Hi @sebawita - thank you for taking time and giving me light on this path
Agreed, it has a lot of questions but you managed to give path forward to each - so thank you so much!
Please see below my replies (some follow-up question ).
Full Name - importance
Thank you so much on this - I wonder how I missed this Weight-boost capability in BM25 when I first implemented the Hybrid search.
Just a qq though, so if do this - I need now to declare all my targeted properties for keyword search - right?
properties=["full_name^2", "marketing_pitch", "xxx", "yyy", "zzz", so on]

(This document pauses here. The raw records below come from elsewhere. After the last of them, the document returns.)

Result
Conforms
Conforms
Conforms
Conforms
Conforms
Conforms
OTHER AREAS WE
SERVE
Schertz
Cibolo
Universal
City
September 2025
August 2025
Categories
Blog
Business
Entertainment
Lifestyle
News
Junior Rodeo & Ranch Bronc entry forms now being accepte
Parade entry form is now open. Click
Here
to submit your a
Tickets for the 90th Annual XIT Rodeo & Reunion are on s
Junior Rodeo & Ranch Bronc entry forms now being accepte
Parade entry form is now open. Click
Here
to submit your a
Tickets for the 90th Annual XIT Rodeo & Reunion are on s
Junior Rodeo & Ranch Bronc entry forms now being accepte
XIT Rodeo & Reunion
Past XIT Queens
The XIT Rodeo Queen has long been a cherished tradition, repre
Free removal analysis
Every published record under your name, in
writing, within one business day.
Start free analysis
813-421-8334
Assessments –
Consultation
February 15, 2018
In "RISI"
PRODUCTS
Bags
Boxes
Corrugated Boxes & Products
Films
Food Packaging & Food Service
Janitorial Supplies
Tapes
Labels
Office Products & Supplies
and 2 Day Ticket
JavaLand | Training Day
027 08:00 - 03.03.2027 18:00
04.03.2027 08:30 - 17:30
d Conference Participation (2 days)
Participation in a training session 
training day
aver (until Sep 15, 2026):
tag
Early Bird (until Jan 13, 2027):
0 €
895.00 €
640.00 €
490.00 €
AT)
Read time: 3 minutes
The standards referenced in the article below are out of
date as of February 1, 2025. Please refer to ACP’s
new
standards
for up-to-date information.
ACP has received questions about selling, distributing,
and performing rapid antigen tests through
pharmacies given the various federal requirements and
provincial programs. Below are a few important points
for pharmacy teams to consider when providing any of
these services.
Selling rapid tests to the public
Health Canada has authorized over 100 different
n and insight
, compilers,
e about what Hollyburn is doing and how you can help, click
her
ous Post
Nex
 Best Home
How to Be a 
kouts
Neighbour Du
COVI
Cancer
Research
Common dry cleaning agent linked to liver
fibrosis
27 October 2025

there is no way to just say, boost the full_name in BM25 search but still include the rest? If not, I am still ok with this and will try to start checking this out in a couple of days.
Also, if I do something like below where I only wanted to declare all the non-vectorized props and boost full name only:
response = (
client.query
.get("MyCollection", ["full_name", "marketing_pitch", "some_other_prop"])
.with_hybrid(
query="Jon Doe doing something",
properties=["full_name^2", "languages", "...other non-vectorized props"],
alpha=0.5
)
.do()
)
will the vector search of the hybrid still work on my vectorized props even if they are not declared under properties (e.g., marketing_pitch, exp story) ?
Running Hybrid search on not vectorized properties
Thanks for confirming this.
Regarding the tokenization method, we are using the default “word” so it should work with search strings as shown here Tokenization and Search Filtering but I think because I am using hybrid with alpha=0.5 so somehow the vector scoring affects the result but will try it out once I played around with the boost props.
What vectorizer do you use?
We are using the Weaviate module: text2vec-transformers where we use the pre-built image:
semitechnologies/transformers-inference:sentence-transformers-multi-qa-MiniLM-L6-cos-v1
To your knowledge, is there any recommendation to use for higher tokens (>250) which is part of Weaviate pre-built images?
What do you mean by “through languages”?
Sorry for the confusion, but this is just in our Profile model - this is just a collection of languages that our users can speak so it has nothing to do with multi-language searching - we are just using English in our platform for now.
I just gave this as an example that this field languages[] is not vectorized but will searching it be part of the hybrid search? It is of type text[] and not text type - will it still be part of the hybrid search?
Thank you!